PyTorch has supported pipeline-style training through multiple APIs and ecosystem tools. The exact API has changed over time, but the conceptual structure is stable: define stages, split inputs into microbatches, and schedule communication.

A simplified conceptual model looks like this:

```python
stage0 = torch.nn.Sequential(
    embedding,
    *layers[:6],
).to("cuda:0")

stage1 = torch.nn.Sequential(
    *layers[6:12],
).to("cuda:1")

stage2 = torch.nn.Sequential(
    *layers[12:18],
).to("cuda:2")

stage3 = torch.nn.Sequential(
    *layers[18:],
    output_head,
).to("cuda:3")
```

Then a pipeline runtime coordinates microbatch execution.

For serious use, common choices include:

| Tool | Role |
|---|---|
| PyTorch distributed pipeline APIs | Native pipeline abstractions |
| DeepSpeed Pipeline Parallelism | Large-scale training system |
| Megatron-LM | Transformer tensor and pipeline parallelism |
| FairScale | Earlier PyTorch scaling utilities |
| Hugging Face Accelerate | Higher-level distributed orchestration |

The manual implementation is useful for learning, but production training usually needs a runtime that handles scheduling, communication, and failure cases.

### Activation Checkpointing

Pipeline parallelism often uses activation checkpointing to reduce memory.

During normal backpropagation, intermediate activations are stored so gradients can be computed later. In large models, these activations consume substantial memory.

Activation checkpointing stores only selected activations. During backward, missing activations are recomputed.

This changes the memory-compute tradeoff:

| Choice | Memory | Compute |
|---|---:|---:|
| Store all activations | High | Lower |
| Checkpoint activations | Lower | Higher |

In PyTorch, checkpointing can be used with:

```python
from torch.utils.checkpoint import checkpoint

def forward(self, x):
    x = checkpoint(self.block1, x)
    x = checkpoint(self.block2, x)
    return x
```

In pipeline training, checkpointing is often essential because multiple microbatches may have live activations at the same time.

### Throughput and Latency

Pipeline parallelism improves throughput, not latency.

A single example still has to pass through every stage in order. The latency for one example may increase because activations must move between devices.

The benefit comes from processing many microbatches at once. Once the pipeline is full, different devices work on different microbatches simultaneously.

This makes pipeline parallelism suitable for training and batch inference. It is less attractive for low-latency single-request inference unless combined with careful batching and scheduling.

### Common Failure Modes

The first failure mode is poor stage balance.

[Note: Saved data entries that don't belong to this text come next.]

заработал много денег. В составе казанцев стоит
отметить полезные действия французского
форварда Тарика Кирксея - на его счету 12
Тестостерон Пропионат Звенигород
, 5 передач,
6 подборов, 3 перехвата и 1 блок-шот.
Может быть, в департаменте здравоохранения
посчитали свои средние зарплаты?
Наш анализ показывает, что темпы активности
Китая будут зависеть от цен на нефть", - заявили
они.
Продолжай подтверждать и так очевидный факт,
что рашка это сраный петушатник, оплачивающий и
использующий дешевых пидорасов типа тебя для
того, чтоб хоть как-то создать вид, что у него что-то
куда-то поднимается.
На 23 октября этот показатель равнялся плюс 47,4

If one stage takes twice as long as the others, overall throughput is limited by that slow stage.

The second failure mode is too few microbatches. This creates large pipeline bubbles and poor utilization.

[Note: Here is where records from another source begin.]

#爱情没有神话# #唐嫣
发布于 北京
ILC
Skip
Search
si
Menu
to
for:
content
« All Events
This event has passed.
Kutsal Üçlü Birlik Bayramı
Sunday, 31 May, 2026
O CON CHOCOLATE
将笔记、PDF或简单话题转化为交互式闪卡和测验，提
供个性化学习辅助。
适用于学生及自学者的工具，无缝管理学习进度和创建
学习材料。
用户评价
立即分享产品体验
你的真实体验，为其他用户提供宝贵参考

The third failure mode is too many microbatches. Very small microbatches may reduce arithmetic efficiency and increase scheduling overhead.

The fourth failure mode is excessive activation communication. Large boundary tensors can make communication dominate.

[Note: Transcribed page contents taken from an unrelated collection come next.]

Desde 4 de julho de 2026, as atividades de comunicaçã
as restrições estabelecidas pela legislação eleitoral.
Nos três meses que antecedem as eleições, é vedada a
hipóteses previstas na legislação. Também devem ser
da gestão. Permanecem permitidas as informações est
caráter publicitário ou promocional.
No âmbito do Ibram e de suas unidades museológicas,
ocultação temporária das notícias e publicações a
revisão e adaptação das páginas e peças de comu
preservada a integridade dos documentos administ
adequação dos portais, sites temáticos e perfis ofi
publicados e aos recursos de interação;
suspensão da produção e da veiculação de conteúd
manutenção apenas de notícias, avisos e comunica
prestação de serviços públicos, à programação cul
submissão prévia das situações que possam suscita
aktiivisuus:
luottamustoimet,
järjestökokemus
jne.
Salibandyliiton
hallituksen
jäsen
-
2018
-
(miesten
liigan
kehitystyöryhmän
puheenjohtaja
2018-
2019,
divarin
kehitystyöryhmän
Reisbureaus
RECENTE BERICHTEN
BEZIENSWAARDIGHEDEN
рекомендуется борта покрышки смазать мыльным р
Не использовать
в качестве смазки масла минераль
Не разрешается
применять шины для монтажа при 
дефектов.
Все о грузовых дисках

The fifth failure mode is complicated debugging. Errors may appear far from the stage where they originate, especially in asynchronous distributed execution.

The sixth failure mode is memory blowup from stored activations. This is especially common with schedules that run many forward microbatches before backward begins.

### When to Use Pipeline Parallelism

Use pipeline parallelism when the model has many sequential layers and cannot fit efficiently on one device.

It works well for:

| Model type | Reason |
|---|---|
| Large transformers | Many repeated sequential blocks |
| Deep CNNs | Sequential layer groups |
| Encoder-decoder models | Natural stage boundaries |
| Large multimodal models | Components can be staged |

It works poorly when:

| Situation | Problem |
|---|---|
| Model has irregular branching | Hard to schedule |
| Boundary activations are huge | Communication-heavy |
| Few layers exist | Poor partitioning |
| Low-latency inference is required | Sequential stage latency remains |

Pipeline parallelism solves the idle-device problem of naive layer-wise model parallelism by turning one batch into a stream of microbatches. Its effectiveness depends on balanced stages, enough microbatches, and efficient communication.